DATA FOR THE TASK:
■ ■ ■ ■
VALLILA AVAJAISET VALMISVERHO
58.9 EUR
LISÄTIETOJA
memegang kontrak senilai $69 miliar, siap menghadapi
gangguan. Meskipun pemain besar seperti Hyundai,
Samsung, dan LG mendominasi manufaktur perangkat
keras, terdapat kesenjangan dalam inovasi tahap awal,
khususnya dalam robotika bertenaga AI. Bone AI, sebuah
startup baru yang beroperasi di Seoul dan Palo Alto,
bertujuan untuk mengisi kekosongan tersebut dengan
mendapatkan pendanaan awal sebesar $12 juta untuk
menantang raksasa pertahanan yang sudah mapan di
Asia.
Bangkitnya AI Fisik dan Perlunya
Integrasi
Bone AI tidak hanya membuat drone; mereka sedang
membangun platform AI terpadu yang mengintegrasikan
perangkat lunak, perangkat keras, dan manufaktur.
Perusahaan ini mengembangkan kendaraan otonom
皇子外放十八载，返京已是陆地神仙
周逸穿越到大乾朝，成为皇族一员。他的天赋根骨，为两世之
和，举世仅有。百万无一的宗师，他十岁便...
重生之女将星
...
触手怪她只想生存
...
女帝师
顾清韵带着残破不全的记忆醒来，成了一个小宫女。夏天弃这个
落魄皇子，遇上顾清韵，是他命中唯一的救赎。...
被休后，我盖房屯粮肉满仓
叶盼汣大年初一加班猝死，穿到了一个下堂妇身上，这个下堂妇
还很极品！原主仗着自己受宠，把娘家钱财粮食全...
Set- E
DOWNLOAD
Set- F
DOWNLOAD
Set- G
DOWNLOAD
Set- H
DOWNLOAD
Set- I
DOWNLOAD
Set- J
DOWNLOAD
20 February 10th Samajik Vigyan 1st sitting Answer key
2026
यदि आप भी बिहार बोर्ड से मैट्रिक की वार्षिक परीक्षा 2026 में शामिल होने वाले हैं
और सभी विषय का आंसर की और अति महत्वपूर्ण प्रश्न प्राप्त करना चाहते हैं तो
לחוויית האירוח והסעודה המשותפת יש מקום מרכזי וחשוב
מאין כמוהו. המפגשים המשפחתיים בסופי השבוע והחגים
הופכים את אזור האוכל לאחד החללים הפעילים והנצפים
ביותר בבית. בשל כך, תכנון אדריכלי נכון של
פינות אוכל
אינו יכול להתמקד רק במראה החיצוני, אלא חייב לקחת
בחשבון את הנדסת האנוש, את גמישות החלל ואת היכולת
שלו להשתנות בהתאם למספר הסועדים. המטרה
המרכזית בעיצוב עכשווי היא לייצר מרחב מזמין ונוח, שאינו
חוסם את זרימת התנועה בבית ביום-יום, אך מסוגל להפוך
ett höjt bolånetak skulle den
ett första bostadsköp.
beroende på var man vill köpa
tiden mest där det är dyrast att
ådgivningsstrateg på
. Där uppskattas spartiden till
■ ■ ■ ■
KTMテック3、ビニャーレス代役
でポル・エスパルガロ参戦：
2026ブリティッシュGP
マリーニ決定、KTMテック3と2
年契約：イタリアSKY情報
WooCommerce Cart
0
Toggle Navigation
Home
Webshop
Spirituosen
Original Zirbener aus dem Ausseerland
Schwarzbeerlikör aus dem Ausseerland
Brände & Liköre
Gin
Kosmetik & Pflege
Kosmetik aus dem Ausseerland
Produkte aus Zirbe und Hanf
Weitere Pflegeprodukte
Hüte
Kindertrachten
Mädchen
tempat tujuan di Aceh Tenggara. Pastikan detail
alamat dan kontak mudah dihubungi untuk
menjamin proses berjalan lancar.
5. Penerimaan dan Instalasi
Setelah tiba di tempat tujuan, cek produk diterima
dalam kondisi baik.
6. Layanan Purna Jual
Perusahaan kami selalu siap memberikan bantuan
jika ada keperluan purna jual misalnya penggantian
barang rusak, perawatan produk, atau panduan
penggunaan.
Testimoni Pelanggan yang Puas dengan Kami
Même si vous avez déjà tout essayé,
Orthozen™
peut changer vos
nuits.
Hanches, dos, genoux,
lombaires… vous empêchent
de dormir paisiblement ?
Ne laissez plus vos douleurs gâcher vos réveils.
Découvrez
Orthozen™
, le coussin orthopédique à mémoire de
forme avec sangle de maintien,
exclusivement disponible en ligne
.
■ ■ ■ ■
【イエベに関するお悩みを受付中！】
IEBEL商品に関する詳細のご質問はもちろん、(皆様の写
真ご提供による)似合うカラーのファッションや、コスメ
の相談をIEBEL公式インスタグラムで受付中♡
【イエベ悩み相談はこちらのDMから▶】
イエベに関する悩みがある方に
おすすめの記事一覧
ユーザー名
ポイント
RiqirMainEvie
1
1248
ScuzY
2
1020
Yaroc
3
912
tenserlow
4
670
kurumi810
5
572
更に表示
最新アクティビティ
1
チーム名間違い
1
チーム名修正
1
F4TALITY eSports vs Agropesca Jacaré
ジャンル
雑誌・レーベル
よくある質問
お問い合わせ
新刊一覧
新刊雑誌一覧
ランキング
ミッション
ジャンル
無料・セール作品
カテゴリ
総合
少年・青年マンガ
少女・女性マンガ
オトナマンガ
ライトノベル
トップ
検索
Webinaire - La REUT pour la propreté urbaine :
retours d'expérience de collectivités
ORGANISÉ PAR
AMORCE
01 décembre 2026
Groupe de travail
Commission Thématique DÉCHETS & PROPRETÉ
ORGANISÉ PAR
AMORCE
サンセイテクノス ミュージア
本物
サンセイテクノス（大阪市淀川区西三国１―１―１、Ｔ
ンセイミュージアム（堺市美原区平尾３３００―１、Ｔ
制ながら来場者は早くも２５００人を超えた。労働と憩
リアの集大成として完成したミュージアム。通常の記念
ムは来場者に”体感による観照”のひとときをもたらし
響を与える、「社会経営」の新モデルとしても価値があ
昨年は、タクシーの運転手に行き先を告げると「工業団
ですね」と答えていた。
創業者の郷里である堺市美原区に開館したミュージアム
■ ■ ■ ■
WHAT NEEDS TO BE DONE: Track down all lines above with the string "siap" and copy them.

OUTPUT OF THE TASK:
memegang kontrak senilai $69 miliar, siap menghadapi
Perusahaan kami selalu siap memberikan bantuan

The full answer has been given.